Extracted records:
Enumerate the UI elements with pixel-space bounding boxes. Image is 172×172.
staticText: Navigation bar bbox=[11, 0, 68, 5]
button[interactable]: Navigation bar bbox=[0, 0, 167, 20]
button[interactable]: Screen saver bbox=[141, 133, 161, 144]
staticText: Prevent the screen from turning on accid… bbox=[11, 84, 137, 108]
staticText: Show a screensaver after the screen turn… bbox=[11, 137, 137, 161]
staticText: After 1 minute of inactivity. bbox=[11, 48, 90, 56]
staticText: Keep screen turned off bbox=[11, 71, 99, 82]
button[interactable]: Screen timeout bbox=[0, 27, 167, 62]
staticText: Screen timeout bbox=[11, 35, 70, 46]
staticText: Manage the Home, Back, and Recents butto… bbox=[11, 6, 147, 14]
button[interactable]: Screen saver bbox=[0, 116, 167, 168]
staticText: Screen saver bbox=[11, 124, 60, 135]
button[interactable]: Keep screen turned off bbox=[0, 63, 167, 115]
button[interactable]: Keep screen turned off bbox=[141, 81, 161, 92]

Exercise details:
The answer should consist of all the lines above, retyped exactly.

Your solution:
Enumerate the UI elements with pixel-space bounding boxes. Image is 172×172.
staticText: Navigation bar bbox=[11, 0, 68, 5]
button[interactable]: Navigation bar bbox=[0, 0, 167, 20]
button[interactable]: Screen saver bbox=[141, 133, 161, 144]
staticText: Prevent the screen from turning on accid… bbox=[11, 84, 137, 108]
staticText: Show a screensaver after the screen turn… bbox=[11, 137, 137, 161]
staticText: After 1 minute of inactivity. bbox=[11, 48, 90, 56]
staticText: Keep screen turned off bbox=[11, 71, 99, 82]
button[interactable]: Screen timeout bbox=[0, 27, 167, 62]
staticText: Screen timeout bbox=[11, 35, 70, 46]
staticText: Manage the Home, Back, and Recents butto… bbox=[11, 6, 147, 14]
button[interactable]: Screen saver bbox=[0, 116, 167, 168]
staticText: Screen saver bbox=[11, 124, 60, 135]
button[interactable]: Keep screen turned off bbox=[0, 63, 167, 115]
button[interactable]: Keep screen turned off bbox=[141, 81, 161, 92]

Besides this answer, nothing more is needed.